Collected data
□ □ □ □ □ □ □
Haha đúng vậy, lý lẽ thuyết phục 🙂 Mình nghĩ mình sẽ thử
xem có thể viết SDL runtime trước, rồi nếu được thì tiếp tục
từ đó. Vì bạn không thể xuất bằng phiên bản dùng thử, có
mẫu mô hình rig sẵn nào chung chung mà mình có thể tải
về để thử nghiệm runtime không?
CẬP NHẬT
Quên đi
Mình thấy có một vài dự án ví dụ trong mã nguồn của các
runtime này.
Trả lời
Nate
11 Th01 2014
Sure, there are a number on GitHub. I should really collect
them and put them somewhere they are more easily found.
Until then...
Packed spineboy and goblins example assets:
□ □ □ □ □ □ □
Work instructions ->
Where the string "không" appears in a line of the entries above, return that line.

Result of the exercise ->
từ đó. Vì bạn không thể xuất bằng phiên bản dùng thử, có
về để thử nghiệm runtime không?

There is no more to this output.